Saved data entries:

┌──

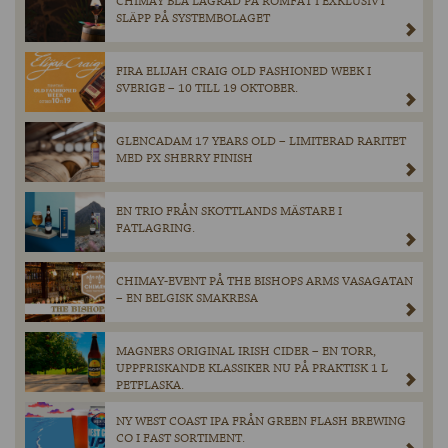
CHIMAY BLÅ LAGRAD PÅ ROMFAT I EXKLUSIVT
SLÄPP PÅ SYSTEMBOLAGET
FIRA ELIJAH CRAIG OLD FASHIONED WEEK I
SVERIGE – 10 TILL 19 OKTOBER.
GLENCADAM 17 YEARS OLD – LIMITERAD RARITET
MED PX SHERRY FINISH
EN TRIO FRÅN SKOTTLANDS MÄSTARE I
FATLAGRING.
CHIMAY-EVENT PÅ THE BISHOPS ARMS VASAGATAN
– EN BELGISK SMAKRESA
MAGNERS ORIGINAL IRISH CIDER – EN TORR,
UPPFRISKANDE KLASSIKER NU PÅ PRAKTISK 1 L
PETFLASKA.
NY WEST COAST IPA FRÅN GREEN FLASH BREWING
CO I FAST SORTIMENT.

└──

=== WHAT YOU HAVE TO DO ===
Give back the records above exactly. Pictures stay out.

=== SOLUTION FOR THIS PROBLEM ===
CHIMAY BLÅ LAGRAD PÅ ROMFAT I EXKLUSIVT
SLÄPP PÅ SYSTEMBOLAGET
FIRA ELIJAH CRAIG OLD FASHIONED WEEK I
SVERIGE – 10 TILL 19 OKTOBER.
GLENCADAM 17 YEARS OLD – LIMITERAD RARITET
MED PX SHERRY FINISH
EN TRIO FRÅN SKOTTLANDS MÄSTARE I
FATLAGRING.
CHIMAY-EVENT PÅ THE BISHOPS ARMS VASAGATAN
– EN BELGISK SMAKRESA
MAGNERS ORIGINAL IRISH CIDER – EN TORR,
UPPFRISKANDE KLASSIKER NU PÅ PRAKTISK 1 L
PETFLASKA.
NY WEST COAST IPA FRÅN GREEN FLASH BREWING
CO I FAST SORTIMENT.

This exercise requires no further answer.